Une évidence est que les fêtes de l'aïd chez nous procurent toujours un ressenti jovial beaucoup plus que toutes les autres, qu'elles soient (les fêtes) de nature religieuse ou nationale et ma conviction, vu le désintérêt pour ne pas dire l'indifférence avec laquelle ces dites fêtes sont célébrées, fait que la majorité serait prête à y renoncer pour profiter pleinement d'un long repos à l'aïd.

En effet, el Mawlid, Achoura, Moharrem, bien que estompés du caractère religieux, se passent comme des jours ordinaires ; leur suppression qui pourrait déclencher le courroux de certains, n'aura sûrement aucune conséquence dramatique et de toute façon ces fêtes n'ont aucune référence dans la tradition musulmane ; ni le Coran ni la Sunna n'ont invoqué de décréter un repos en la circonstance.

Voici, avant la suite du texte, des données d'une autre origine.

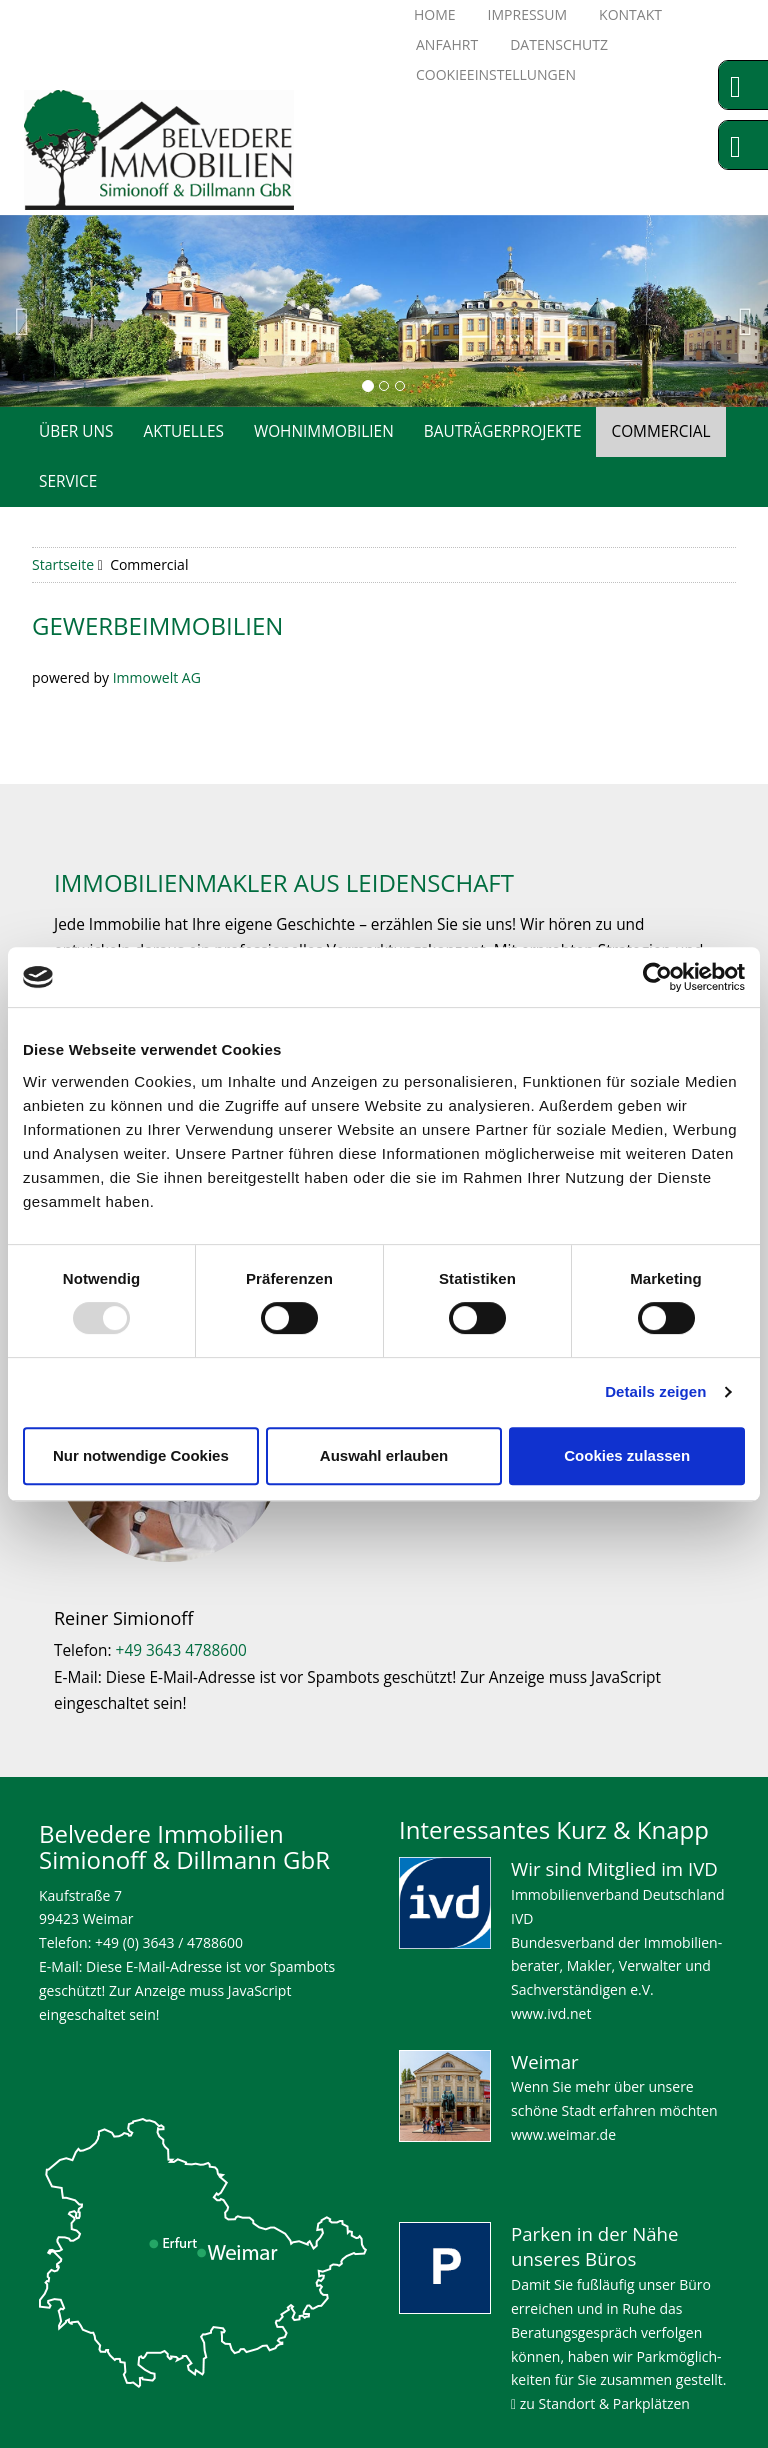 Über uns (76, 431)
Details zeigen (655, 1391)
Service (68, 481)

La seule référence reconnue par tous est relative à la célébration de l'Aïd [Hadith]. Il est rapporté qu'à sa venue à Médine, Le Prophète (QSSL) en commentant une fête célébrée avant l'avènement de l'Islam, a dit : « À la place de ces deux jours, Allah vous a choisi deux autres jours qui sont meilleurs, il s'agit de l'Aïd al-fitr et de l'Aïd al-adha. » *

L'objectif est d'être au diapason des aspirations et échos émis par la société pour vivre en parfaite harmonie, loin des contradictions et ambigüités caractérisant certains des choix ou plutôt des « non choix »-que devraient assumer les décideurs. choi« Allah a interdit à la terre de manger le corps des Prophètes ».

En conclusion : une société qui ne se remet pas en question, qui n'apprend pas de ses expériences ne pourra pas avancer, le bon sens devra toujours nous guider pour aller de l'avant ; il suffit de débattre calmement et sereinement pour convaincre les plus réticents.